The work experience classes allow a student to receive one to four units for working in a job related to the student’s particular field of study. Students enroll through the regular class registration process. A teacher supervises these students, confers with their on-the-job supervisors, and gives them a final grade. The teachers are paid a stipend, up to three hours per student. As a matter of practice, the District does not count a teacher’s work experience assignments in calculating either a full-time or 60 percent temporary teacher’s load.
3. Appellant’s petition for writ of mandate and this appeal.
On June 21, 2000, appellant filed a petition for writ of mandate with the superior court to compel the District to reclassify her as a contract or regular employee on the grounds that her work experience assignments, when coupled with her teaching load, caused her to exceed 60 percent of full-time, triggering her eligibility for tenure pursuant to sections 87482, 4 87482.5, and 87604. 5
In its minute order denying appellant’s writ of mandate, the trial court cited Balasubramanian, deciding: “That case states that under Education Code Section 87482.5, any person who is employed to teach community college classes for not more than 60 percent of the hours per week considered a full-time assignment shall be classified as a temporary employee under section 87604. Nothing in section 87482.5 says that a temporary employee who exceeds the 60 percent limit MUST be reclassified as a contract employee.” The trial court did not reach the second issue presented by appellant’s writ, which is whether her work experience assignments caused her to exceed 60 percent of full-time.
Upon petition, we allowed Community College Council of the California Federation of Teachers, the Peralta Federation of Teachers, AFT Local 1603, CFT/AFT, AFL-CIO, and the Faculty Association of the California Community Colleges to file a joint amici curiae brief on appellant’s behalf.
Questions Presented
1. Is a temporary community college teacher entitled to reclassification upon exceeding 60 percent of full-time?
2. Did appellant’s work experience assignments in fact cause her to exceed 60 percent of full-time?
Standard of Review
“In reviewing a trial court’s judgment on a petition for writ of ordinary mandate, we apply the substantial evidence test to the trial court’s factual findings.
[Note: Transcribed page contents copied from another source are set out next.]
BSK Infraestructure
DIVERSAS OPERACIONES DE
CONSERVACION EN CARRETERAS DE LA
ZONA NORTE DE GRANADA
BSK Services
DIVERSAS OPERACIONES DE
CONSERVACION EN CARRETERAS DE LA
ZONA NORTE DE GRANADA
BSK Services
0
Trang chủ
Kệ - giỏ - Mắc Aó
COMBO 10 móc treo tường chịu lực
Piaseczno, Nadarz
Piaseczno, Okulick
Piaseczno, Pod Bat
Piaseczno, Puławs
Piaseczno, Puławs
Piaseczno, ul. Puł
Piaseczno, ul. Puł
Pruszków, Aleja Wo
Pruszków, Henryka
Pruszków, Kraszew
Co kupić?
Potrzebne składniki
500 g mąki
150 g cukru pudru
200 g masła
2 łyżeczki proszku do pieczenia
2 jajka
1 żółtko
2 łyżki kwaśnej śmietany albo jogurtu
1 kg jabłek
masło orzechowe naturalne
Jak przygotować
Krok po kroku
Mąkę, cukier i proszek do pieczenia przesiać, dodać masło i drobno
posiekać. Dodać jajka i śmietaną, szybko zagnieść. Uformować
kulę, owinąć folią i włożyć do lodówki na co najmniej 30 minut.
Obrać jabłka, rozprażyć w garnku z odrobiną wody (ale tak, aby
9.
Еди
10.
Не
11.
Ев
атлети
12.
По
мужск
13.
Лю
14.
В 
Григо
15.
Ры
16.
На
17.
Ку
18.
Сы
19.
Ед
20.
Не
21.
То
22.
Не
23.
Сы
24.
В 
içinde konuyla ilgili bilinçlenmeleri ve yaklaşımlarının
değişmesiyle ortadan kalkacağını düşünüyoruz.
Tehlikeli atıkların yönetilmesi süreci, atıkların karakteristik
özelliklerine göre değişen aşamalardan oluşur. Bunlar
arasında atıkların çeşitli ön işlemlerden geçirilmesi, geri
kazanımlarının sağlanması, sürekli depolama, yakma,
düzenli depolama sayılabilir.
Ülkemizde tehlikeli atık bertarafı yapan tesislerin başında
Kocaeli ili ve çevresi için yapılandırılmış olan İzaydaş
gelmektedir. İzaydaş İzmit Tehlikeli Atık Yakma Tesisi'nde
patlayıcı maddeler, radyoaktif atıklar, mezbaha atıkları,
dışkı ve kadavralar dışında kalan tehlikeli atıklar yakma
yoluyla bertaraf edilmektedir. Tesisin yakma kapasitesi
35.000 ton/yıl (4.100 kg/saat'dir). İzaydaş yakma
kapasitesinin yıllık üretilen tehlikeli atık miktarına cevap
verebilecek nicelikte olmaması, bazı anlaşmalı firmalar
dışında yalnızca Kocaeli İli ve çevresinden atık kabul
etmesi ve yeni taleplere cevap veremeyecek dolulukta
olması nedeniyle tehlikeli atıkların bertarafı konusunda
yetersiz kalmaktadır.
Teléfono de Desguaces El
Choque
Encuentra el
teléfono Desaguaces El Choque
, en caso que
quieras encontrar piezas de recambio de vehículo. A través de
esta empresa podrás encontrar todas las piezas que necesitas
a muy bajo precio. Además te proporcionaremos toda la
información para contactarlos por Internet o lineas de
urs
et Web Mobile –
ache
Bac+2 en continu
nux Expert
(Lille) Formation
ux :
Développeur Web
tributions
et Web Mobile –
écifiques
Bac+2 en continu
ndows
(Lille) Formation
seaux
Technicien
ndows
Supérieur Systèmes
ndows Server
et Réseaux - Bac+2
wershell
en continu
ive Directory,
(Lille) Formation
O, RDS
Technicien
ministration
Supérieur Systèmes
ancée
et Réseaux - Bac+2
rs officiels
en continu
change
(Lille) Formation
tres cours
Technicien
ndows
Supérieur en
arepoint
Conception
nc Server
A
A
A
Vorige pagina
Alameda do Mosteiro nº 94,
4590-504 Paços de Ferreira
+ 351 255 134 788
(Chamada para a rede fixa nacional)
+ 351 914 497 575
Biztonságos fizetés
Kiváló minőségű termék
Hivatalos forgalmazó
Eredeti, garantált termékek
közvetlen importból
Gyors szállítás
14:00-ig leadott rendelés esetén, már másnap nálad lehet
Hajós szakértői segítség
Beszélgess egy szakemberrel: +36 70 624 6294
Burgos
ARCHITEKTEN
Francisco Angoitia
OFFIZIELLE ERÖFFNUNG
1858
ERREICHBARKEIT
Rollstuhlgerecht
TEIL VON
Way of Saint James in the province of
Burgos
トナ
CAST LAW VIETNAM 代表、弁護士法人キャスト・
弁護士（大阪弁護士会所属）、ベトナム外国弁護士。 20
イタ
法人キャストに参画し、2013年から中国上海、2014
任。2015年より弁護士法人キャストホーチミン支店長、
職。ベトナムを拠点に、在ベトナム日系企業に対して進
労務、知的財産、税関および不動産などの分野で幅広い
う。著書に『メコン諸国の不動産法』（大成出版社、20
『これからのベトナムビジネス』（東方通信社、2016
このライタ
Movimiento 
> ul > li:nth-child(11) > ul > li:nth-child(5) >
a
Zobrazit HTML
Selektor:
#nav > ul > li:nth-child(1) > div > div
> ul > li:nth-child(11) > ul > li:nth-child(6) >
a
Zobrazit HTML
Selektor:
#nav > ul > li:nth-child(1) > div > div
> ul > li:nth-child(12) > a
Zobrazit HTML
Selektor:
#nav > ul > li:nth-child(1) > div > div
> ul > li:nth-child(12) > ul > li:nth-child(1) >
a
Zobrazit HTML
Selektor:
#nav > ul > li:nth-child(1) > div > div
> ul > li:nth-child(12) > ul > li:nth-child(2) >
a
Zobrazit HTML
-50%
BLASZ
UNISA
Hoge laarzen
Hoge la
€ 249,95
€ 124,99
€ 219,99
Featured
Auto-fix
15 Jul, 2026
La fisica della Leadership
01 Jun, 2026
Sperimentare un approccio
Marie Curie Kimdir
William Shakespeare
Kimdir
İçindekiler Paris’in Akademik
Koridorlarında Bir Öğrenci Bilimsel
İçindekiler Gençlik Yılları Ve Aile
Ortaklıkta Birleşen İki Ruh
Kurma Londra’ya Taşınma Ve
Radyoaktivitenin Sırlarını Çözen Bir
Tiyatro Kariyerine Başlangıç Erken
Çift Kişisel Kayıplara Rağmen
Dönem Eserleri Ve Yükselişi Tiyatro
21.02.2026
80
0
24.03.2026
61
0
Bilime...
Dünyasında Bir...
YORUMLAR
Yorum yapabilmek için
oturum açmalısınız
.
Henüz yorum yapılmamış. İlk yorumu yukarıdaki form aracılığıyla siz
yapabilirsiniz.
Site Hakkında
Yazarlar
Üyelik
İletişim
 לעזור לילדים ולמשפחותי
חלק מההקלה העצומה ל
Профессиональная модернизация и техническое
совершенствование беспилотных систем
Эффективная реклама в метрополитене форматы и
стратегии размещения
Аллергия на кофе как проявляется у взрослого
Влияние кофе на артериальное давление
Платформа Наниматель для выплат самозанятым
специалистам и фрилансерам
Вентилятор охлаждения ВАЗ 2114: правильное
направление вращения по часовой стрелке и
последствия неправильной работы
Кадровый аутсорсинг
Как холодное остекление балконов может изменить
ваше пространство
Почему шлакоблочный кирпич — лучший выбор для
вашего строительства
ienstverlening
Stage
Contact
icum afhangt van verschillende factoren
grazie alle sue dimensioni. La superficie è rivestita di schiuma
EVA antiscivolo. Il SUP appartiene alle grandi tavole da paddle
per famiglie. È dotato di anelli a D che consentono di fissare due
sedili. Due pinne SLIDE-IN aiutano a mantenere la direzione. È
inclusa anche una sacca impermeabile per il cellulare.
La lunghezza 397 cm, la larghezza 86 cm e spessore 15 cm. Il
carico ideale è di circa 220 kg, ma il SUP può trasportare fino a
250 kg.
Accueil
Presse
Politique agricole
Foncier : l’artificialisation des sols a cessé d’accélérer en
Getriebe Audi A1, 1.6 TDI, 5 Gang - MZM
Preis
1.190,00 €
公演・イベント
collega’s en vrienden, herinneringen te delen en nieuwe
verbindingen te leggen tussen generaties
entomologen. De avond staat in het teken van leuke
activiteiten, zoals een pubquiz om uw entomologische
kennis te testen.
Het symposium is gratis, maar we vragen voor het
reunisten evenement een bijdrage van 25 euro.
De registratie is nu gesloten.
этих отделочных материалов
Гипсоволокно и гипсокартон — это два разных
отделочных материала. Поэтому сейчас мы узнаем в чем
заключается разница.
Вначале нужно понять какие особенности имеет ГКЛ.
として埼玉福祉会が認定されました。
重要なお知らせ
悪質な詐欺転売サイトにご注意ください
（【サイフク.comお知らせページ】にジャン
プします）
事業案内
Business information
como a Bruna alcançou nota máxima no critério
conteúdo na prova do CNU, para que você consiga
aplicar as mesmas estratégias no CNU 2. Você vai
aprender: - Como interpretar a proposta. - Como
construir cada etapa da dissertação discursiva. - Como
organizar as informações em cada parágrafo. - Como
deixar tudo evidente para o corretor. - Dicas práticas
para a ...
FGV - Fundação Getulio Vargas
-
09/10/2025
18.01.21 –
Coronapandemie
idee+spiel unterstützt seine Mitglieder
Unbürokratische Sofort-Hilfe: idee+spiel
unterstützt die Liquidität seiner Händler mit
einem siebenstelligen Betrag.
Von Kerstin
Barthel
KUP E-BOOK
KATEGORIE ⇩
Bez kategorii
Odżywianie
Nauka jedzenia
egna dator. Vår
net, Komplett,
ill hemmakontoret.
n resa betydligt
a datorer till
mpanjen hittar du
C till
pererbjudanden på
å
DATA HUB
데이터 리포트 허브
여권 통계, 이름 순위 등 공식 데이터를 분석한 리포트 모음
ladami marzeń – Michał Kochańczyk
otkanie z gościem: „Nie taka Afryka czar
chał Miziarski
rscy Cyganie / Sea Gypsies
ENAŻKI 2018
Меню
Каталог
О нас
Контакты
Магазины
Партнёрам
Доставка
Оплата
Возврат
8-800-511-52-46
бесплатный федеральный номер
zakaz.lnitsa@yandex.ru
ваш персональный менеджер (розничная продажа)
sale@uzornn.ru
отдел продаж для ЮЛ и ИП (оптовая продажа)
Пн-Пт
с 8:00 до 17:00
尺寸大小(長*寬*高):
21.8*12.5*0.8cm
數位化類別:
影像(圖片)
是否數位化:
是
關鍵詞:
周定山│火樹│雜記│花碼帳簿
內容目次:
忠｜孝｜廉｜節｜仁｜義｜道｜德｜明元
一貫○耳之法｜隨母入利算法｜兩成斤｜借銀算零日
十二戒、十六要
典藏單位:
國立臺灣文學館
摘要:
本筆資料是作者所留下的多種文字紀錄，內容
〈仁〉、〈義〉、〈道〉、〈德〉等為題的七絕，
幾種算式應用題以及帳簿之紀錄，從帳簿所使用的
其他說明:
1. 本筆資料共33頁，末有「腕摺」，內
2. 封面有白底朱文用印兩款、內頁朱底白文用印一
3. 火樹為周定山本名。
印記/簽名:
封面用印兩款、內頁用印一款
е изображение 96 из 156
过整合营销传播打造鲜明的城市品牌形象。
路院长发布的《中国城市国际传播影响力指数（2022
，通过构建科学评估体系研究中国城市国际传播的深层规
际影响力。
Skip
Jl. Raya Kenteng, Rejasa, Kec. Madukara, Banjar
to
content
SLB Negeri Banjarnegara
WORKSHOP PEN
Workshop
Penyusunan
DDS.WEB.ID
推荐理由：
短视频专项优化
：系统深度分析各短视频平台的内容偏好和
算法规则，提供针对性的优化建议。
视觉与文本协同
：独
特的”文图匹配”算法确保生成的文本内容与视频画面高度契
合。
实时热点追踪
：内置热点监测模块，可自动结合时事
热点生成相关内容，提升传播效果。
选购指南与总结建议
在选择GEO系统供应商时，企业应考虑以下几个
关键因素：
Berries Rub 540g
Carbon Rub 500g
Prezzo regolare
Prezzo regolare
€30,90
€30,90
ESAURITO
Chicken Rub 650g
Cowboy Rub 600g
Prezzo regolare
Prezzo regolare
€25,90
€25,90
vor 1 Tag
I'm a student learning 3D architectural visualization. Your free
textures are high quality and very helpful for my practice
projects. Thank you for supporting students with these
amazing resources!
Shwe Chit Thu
However, we exercise our independent judgment on legal issues.”
(Kreeft
v.
City of Oakland
(1998)
Discussion
1. Reclassification by operation of law.
Whether a temporary community college teacher who exceeds 60 percent of full-time is entitled to reclassification is a legal issue. Therefore, we exercise our independent judgment.
In broaching this issue, we are confronted with a split of authority. While
Balasubramanian
holds that a temporary employee who exceeds 60 percent of full-time is not entitled to automatic reclassification
(Balasubramanian, supra,
The District urges us to reject Kalina, and to follow the lead of the Fourth District in Balasubramanian. First, the District contends that Balasumbramian considered and correctly applied the applicable precedents and statutes. Second, the District maintains that the cases cited by appellant (and, ostensibly, the amici curiae parties) are no longer controlling because they predate the 1988 statutory changes to the Education Code. Third, the District argues that Kalina is distinguishable because the teacher in that case was employed full-time or virtually full-time.
We are not persuaded by the District’s arguments, and conclude that Kalina was properly decided. For reasons we discuss below, we hold that a temporary community college teacher who exceeds 60 percent of full-time is entitled to reclassification by operation of law.
a. Kalina, not Balasubramanian, is consistent with the applicable law.
The Education Code governs the rights and classification of a community college teacher. “The governing board of a community college district shall employ each academic employee as a contract employee, regular employee, or temporary employee.” (§ 87604.) A contract employee is probationary,
and a regular employee is permanent. (§ 87602.) While a community college may terminate a temporary employee at its discretion (§ 87665), a contract or regular employee may be terminated only for statutorily specified cause (§ 87732), and only after being provided with notice and a hearing before termination.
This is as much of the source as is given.